Stored data entries

● ● ●

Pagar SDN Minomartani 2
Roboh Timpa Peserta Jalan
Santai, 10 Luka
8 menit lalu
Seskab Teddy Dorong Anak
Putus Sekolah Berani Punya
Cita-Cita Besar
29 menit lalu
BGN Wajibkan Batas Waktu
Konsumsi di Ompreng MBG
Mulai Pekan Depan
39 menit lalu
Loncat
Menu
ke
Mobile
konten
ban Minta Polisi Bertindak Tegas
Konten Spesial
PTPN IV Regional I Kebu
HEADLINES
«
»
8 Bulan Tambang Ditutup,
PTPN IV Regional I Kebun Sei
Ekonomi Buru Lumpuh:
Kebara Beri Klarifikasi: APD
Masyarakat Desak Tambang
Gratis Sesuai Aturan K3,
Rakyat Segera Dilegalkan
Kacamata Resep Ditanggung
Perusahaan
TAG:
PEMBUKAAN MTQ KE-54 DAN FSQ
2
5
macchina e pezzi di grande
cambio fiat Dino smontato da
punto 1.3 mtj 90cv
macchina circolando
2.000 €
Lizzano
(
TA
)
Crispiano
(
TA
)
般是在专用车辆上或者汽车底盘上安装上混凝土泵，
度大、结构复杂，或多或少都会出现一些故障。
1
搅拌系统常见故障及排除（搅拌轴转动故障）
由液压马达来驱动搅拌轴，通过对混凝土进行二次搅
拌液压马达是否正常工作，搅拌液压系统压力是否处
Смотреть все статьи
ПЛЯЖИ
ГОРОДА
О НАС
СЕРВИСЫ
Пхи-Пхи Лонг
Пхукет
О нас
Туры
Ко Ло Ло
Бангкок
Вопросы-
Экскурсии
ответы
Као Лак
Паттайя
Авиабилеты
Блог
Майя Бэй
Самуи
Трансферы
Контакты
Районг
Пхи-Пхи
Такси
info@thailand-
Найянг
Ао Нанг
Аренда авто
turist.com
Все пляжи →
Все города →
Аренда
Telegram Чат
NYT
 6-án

● ● ●

### ASSIGNED TASK
Copy every line of the data that carries the word "menit".

### EXERCISE RESPONSE
8 menit lalu
29 menit lalu
39 menit lalu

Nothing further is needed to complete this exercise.